▶ Exercise aim:
The entries that follow include a run beginning at the line with "And that’s one" and ending at the line with "kind of, in"; restate that run word for word and leave the rest out.

▶ Data for analysis:
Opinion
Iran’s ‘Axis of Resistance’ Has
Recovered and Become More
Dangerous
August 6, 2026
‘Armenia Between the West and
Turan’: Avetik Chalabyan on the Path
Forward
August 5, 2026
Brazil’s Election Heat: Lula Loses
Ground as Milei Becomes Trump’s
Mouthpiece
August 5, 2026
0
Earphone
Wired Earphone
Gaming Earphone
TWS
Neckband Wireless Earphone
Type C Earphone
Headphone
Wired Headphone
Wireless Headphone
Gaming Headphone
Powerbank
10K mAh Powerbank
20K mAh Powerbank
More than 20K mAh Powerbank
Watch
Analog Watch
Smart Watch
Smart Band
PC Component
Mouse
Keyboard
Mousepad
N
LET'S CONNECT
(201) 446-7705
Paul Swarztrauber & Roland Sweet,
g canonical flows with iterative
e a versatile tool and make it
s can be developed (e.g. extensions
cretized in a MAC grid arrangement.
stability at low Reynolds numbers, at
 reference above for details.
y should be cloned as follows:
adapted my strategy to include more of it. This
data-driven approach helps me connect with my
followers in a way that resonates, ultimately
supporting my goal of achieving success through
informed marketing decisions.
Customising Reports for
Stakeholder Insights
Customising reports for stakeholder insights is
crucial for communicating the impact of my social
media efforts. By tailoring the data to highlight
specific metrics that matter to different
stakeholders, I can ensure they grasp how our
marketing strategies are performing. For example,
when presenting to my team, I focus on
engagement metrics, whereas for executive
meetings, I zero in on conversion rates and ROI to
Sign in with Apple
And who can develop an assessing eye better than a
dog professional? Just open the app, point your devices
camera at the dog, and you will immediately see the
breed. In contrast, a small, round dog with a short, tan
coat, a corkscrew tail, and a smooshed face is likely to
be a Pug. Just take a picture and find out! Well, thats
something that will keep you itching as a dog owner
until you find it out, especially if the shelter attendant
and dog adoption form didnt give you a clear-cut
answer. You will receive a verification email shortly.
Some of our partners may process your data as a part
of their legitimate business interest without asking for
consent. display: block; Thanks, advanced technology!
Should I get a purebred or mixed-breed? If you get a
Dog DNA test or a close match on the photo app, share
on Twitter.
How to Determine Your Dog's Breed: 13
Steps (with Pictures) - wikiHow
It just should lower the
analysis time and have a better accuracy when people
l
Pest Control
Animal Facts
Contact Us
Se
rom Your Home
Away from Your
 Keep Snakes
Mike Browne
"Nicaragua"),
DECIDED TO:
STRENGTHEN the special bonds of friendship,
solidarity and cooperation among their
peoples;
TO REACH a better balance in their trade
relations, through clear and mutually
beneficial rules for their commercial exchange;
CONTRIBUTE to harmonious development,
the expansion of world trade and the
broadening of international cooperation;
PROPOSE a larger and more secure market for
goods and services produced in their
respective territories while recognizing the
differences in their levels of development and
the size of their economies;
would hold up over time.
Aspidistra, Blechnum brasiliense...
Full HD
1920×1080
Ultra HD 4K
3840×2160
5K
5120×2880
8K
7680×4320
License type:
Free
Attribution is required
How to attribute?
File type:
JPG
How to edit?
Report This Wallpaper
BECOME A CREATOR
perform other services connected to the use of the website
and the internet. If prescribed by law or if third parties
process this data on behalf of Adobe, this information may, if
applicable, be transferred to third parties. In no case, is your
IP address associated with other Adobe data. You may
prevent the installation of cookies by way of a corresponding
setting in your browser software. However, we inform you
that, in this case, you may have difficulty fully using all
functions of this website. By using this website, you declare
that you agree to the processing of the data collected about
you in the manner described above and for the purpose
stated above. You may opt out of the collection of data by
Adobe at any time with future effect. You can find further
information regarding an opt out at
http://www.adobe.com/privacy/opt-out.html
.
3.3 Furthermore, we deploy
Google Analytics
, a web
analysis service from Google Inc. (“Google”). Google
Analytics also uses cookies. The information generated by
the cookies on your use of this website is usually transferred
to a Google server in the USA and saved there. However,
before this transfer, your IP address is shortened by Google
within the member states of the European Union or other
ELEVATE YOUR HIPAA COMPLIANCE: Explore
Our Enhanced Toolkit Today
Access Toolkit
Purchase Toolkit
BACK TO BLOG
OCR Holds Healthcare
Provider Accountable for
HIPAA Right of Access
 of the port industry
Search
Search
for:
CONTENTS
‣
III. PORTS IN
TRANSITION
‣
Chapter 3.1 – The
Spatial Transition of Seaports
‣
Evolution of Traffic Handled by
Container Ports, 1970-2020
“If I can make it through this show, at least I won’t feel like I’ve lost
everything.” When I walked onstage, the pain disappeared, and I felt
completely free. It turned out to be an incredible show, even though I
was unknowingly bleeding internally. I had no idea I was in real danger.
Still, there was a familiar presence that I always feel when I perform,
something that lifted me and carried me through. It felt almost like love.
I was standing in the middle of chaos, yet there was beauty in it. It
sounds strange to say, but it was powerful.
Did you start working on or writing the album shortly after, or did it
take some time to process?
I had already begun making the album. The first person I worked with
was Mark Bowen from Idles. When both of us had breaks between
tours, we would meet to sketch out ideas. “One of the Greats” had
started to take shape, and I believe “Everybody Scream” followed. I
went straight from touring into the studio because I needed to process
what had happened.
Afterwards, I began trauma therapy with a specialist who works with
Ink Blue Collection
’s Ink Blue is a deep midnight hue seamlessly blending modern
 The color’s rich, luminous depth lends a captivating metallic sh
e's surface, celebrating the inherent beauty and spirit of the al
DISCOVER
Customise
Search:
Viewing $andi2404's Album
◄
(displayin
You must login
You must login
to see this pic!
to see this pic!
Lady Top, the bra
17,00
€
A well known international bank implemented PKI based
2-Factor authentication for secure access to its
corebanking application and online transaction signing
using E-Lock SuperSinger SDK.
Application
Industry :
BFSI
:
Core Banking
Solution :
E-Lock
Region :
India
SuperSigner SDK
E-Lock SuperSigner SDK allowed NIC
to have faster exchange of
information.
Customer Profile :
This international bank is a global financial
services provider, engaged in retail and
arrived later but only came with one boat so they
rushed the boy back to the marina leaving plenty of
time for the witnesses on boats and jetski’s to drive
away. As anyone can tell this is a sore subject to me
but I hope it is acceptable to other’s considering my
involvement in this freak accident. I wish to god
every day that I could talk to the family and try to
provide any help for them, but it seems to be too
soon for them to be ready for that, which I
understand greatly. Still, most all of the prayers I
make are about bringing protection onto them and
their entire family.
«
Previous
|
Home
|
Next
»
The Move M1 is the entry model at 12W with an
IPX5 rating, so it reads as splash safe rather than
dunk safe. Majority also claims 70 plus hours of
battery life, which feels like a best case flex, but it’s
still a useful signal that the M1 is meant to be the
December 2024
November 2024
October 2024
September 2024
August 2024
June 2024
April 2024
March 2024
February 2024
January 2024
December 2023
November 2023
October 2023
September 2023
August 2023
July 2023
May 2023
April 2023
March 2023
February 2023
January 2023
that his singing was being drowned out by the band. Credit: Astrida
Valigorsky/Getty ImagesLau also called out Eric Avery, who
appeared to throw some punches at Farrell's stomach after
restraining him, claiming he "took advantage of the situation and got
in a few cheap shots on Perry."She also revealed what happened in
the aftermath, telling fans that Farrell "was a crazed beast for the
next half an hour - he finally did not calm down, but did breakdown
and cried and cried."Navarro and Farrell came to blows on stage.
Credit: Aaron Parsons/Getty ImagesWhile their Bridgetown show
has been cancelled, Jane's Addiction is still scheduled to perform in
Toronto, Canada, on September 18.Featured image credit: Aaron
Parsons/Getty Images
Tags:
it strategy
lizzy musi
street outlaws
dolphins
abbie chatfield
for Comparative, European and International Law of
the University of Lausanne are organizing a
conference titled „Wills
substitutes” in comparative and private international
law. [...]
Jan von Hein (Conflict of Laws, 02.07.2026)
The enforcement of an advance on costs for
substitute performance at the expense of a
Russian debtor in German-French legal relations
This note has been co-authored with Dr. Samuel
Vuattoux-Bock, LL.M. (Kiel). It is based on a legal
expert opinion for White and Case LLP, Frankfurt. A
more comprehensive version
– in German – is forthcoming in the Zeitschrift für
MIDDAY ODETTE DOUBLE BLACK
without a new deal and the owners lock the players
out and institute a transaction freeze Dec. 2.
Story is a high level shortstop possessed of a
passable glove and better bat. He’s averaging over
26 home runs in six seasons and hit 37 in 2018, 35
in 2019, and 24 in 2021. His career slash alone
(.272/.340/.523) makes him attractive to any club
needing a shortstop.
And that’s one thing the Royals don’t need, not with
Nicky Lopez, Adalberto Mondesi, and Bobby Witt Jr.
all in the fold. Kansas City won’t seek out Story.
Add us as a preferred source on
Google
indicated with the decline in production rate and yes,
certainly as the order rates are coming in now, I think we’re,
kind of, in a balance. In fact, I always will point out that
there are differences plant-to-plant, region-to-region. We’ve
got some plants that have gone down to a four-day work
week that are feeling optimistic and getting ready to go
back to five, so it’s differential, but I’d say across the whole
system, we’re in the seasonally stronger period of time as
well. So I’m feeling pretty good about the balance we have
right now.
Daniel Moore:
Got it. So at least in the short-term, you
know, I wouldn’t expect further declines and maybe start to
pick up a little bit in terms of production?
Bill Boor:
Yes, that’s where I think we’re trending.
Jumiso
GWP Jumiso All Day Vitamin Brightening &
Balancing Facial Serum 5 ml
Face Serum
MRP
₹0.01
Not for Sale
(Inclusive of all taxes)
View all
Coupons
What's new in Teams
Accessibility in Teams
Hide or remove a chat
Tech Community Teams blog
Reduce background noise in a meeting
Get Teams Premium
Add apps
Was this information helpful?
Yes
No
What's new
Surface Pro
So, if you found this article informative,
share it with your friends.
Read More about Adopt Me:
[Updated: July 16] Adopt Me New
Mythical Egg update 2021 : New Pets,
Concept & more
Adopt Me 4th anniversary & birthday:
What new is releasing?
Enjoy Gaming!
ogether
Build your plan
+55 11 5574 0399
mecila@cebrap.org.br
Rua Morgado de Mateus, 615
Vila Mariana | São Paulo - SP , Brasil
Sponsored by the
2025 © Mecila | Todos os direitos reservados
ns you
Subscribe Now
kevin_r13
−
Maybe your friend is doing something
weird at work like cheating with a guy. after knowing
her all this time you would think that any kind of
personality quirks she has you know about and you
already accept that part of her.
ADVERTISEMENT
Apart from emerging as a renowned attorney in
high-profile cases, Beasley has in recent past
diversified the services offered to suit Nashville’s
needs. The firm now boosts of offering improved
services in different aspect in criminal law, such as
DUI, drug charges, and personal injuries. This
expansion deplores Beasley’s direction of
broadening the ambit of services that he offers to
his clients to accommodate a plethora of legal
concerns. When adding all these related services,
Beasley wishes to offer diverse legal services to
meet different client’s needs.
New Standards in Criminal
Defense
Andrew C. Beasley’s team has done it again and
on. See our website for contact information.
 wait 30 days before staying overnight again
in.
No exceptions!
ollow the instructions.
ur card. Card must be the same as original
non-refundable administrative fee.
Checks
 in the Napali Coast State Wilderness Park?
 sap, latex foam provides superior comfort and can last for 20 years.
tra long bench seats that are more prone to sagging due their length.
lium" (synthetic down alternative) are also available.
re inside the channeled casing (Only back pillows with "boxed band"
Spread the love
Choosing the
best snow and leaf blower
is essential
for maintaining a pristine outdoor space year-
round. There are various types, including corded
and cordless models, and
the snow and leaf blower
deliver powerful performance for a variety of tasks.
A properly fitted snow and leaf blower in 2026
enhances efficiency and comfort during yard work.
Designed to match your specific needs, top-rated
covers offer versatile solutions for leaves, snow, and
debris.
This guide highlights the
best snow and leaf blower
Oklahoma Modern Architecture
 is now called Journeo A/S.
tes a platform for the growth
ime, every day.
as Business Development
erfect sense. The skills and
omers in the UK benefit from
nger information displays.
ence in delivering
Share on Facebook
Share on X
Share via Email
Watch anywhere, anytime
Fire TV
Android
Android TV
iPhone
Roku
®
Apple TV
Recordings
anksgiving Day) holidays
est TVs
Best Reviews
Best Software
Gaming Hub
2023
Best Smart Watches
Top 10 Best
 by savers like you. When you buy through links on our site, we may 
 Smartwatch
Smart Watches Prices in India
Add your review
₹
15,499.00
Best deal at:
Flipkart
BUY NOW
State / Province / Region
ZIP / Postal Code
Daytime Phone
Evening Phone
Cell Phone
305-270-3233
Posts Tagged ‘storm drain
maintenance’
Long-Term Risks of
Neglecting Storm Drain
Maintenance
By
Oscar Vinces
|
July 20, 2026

▶ Written response:
And that’s one thing the Royals don’t need, not with
Nicky Lopez, Adalberto Mondesi, and Bobby Witt Jr.
all in the fold. Kansas City won’t seek out Story.
Add us as a preferred source on
Google
indicated with the decline in production rate and yes,
certainly as the order rates are coming in now, I think we’re,
kind of, in a balance. In fact, I always will point out that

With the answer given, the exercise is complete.